Mr. Liu, a Chinese dissident, is serving an 11-year sentence for subversion after co-authoring an appeal calling for reforms to China’s one-party political system. His wife, Liu Xia, has been under house arrest and subject to police escort since the award was announced last month.

Mr. Lundestad said no other relatives have announced plans to come to Oslo for the ceremony.

“The way it looks now, it is not likely that someone from his close family will attend,” Mr. Lundestad said. “Then we will not give out the medal and the diploma during the ceremony.”

If that happens, it will be the first time since 1936, when there was no one present to accept the medal and diploma for German journalist Carl von Ossietzky, who was seriously ill and not allowed to leave Nazi Germany. However, a representative of Ossietzky received the prize money only, Mr. Lundestad said.

The Nobel committee has skipped selecting a winner altogether in some years, including during World War II.

Mr. Lundestad said the committee has not lost hope that someone from Mr. Liu’s family can attend the ceremony.

“If someone shows up at the last minute, it will not be a problem to change plans,” he said.

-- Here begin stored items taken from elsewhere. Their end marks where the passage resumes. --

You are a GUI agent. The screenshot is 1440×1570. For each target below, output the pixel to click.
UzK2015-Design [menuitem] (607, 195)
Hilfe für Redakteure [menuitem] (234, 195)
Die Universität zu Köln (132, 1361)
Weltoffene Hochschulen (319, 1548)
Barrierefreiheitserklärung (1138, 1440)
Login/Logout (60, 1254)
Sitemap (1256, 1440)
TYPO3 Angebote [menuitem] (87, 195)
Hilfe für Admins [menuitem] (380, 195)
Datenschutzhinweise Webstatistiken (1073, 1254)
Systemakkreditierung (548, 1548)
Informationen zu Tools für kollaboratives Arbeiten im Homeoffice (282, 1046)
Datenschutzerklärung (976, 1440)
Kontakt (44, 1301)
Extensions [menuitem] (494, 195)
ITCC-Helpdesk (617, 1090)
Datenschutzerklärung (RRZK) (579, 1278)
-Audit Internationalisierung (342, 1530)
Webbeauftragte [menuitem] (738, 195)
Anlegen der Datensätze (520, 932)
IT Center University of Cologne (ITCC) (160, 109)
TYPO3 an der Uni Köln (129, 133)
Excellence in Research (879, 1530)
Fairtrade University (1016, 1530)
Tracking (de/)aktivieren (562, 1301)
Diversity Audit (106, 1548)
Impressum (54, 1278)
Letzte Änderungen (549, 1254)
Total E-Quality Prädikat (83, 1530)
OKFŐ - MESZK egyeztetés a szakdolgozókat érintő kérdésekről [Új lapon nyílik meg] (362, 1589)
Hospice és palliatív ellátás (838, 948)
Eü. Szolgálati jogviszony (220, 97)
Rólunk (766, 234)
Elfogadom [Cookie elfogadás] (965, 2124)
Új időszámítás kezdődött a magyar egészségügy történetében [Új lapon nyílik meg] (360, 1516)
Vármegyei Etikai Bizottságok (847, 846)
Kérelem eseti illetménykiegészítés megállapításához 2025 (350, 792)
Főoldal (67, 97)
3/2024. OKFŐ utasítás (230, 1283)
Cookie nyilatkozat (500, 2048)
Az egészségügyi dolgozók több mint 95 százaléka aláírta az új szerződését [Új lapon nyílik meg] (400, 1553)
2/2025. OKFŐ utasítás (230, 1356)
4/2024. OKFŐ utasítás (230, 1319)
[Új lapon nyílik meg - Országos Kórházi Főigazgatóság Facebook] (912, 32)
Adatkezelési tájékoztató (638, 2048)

Liu Xiaobo has three brothers, the most well-known being Liu Xiaoxuan, the youngest. A Hong Kong-based human rights group has reported that two of the brothers, as well as Liu Xiaobo’s brother-in-law Liu Tong, have been unable to visit Mr. Liu in prison despite repeated requests.

Friends of the couple say all of Mr. Liu’s closest family members are under tight police surveillance aimed at preventing them from attending the ceremony. Liu Xiaoxuan has also been told by his employer not to go, the Hong Kong-based Information Center for Human Rights and Democracy said.

When reached by phone Thursday, Liu Xiaoxuan said he was not allowed to accept interviews.

Mr. Lundestad said 36 ambassadors have accepted the invitation to the ceremony and 16 ambassadors have not yet replied. Some of them have asked for more time to decide, he said.

The Chinese Embassy has returned all Nobel correspondence unopened, he added.

Russian Embassy spokesman Vladimir Isupov said the Russian ambassador would not be in Norway at the time of the award ceremony. “It is not politically motivated, and we do not feel we are pressured by China,” he said.

Besides the award ceremony, the peace prize program includes a banquet on Dec. 10 and a concert held in the laureate’s honor the next day.

Organizers said Thursday the concert will be co-hosted by actors Anne Hathaway and Denzel Washington and feature performances by Barry Manilow, Jamiroquai, A.R. Rahman and Elvis Costello among others.

Associated Press writer Gillian Wong in Beijing contributed to this report.